> Task brief:
Search the data for the string "quest", and report each line where it is found.

> Provided data:
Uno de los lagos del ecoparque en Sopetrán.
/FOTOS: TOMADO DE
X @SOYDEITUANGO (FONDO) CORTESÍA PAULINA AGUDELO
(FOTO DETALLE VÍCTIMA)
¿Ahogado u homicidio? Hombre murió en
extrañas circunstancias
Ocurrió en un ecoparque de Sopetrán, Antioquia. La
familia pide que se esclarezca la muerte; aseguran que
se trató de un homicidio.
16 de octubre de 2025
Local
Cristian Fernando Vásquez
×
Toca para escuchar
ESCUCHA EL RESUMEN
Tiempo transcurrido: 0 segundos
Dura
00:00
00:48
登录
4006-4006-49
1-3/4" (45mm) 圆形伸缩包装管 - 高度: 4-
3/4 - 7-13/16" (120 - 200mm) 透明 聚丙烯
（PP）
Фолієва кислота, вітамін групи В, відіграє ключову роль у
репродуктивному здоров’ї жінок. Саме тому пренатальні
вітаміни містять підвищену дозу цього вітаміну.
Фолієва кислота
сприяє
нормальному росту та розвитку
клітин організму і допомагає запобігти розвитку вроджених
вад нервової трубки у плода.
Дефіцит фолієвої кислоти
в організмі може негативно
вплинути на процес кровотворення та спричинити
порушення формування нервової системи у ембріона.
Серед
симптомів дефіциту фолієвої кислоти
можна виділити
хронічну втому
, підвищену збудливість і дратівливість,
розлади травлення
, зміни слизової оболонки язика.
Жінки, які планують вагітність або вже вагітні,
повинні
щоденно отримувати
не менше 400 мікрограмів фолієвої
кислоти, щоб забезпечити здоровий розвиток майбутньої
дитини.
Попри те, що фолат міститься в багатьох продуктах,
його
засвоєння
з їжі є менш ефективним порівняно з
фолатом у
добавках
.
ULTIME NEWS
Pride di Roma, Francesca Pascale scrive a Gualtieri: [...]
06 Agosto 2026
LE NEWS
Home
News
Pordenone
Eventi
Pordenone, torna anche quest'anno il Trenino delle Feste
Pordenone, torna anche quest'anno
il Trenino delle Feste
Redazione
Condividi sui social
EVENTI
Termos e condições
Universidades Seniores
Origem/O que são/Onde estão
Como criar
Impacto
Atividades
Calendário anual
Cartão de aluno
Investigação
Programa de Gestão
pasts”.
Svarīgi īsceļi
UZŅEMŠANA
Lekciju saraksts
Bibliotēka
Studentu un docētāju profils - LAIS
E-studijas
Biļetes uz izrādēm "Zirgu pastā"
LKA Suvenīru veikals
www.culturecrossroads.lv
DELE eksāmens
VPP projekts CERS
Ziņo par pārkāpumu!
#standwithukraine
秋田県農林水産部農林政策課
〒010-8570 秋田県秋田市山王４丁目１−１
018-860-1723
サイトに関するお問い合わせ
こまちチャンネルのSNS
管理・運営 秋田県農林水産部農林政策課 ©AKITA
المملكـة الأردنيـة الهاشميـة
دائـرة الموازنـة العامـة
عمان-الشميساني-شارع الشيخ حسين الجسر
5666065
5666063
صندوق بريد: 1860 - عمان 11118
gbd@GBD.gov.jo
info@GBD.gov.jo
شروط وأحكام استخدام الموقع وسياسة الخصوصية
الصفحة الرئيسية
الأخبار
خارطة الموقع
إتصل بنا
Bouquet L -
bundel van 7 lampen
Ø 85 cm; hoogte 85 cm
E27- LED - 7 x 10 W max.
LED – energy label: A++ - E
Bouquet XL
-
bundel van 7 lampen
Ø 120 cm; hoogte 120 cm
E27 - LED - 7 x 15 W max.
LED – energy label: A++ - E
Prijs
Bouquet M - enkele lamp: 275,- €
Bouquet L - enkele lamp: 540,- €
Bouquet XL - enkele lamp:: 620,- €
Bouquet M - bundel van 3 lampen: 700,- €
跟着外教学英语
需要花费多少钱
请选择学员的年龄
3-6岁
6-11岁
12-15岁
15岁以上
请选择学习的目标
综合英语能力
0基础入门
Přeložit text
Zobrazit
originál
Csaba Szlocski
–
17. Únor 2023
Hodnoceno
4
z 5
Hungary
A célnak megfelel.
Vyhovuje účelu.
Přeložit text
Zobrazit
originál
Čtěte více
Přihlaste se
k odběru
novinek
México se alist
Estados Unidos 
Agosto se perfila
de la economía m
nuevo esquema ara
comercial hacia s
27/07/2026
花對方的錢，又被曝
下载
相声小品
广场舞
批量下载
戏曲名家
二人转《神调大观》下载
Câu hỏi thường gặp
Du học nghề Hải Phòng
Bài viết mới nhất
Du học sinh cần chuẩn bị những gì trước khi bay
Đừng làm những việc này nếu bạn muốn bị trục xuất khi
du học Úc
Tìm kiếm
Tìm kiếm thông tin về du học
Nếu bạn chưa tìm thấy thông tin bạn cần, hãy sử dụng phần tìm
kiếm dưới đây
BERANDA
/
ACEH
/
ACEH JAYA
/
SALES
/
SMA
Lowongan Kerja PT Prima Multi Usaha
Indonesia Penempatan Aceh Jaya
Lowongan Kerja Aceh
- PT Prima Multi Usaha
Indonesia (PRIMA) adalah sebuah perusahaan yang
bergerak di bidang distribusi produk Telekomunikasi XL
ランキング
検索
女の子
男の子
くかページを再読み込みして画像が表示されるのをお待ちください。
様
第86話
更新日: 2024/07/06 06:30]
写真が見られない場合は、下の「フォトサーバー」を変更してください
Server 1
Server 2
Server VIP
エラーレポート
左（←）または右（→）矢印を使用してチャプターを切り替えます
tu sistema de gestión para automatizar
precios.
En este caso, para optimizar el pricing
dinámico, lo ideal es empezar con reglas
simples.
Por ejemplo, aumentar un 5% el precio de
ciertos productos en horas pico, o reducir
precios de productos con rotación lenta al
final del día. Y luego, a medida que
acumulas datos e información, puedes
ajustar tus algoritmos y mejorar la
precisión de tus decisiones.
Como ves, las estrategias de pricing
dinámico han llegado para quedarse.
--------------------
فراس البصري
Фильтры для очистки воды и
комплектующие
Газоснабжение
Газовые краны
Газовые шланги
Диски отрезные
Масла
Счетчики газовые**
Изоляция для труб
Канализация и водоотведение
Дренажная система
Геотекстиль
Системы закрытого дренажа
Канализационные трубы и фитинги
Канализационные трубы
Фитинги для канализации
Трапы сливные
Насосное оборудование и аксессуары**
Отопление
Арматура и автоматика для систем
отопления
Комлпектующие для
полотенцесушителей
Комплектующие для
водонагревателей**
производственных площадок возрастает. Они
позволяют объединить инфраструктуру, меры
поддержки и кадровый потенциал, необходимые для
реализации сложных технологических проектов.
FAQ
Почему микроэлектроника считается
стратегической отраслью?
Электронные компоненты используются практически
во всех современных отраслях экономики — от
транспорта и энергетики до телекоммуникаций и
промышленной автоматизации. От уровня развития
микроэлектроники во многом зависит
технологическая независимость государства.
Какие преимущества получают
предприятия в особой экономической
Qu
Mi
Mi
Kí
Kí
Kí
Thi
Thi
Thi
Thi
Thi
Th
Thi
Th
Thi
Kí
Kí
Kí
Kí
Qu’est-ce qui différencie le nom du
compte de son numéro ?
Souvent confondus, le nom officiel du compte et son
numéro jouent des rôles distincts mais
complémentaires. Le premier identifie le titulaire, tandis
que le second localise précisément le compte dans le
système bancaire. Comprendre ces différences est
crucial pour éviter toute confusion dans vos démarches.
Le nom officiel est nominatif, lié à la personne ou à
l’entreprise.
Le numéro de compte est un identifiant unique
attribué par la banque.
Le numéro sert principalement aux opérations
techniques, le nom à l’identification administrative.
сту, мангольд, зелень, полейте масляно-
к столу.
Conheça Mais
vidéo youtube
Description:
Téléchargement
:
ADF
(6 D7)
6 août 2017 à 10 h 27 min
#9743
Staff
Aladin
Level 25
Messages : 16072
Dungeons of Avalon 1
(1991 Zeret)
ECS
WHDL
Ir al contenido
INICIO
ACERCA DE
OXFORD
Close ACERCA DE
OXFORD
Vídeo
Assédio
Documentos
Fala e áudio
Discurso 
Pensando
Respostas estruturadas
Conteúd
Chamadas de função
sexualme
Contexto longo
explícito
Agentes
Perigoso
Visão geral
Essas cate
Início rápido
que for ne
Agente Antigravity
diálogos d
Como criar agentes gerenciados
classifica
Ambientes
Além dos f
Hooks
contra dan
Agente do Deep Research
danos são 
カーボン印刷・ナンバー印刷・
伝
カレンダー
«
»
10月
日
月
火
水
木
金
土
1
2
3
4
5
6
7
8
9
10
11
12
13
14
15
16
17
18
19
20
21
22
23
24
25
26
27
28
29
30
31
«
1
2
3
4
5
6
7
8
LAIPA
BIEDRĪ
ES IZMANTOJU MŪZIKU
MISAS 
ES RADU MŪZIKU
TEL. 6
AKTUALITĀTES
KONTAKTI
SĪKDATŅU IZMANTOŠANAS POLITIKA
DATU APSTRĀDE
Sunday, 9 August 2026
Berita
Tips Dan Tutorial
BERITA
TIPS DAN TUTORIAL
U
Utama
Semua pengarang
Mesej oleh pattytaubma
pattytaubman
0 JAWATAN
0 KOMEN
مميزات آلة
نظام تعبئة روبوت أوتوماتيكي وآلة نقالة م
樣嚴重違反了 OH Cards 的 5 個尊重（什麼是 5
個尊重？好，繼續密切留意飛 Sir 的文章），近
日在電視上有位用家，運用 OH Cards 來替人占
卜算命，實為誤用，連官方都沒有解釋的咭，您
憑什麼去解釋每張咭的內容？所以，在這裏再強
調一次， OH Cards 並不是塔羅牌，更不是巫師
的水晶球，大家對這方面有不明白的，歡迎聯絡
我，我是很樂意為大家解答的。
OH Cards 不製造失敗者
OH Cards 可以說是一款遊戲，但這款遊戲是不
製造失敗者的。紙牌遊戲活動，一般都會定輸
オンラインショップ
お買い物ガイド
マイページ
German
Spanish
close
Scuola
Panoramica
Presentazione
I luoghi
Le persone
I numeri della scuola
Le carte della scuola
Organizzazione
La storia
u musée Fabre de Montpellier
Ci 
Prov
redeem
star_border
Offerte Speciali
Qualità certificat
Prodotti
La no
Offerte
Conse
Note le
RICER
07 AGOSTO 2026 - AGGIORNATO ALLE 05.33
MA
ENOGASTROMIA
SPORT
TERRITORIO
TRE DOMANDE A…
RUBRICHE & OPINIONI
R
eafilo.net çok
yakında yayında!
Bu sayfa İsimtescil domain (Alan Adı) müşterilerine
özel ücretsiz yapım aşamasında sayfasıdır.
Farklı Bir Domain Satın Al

> Answer for this exercise:
Pordenone, torna anche quest'anno il Trenino delle Feste
Pordenone, torna anche quest'anno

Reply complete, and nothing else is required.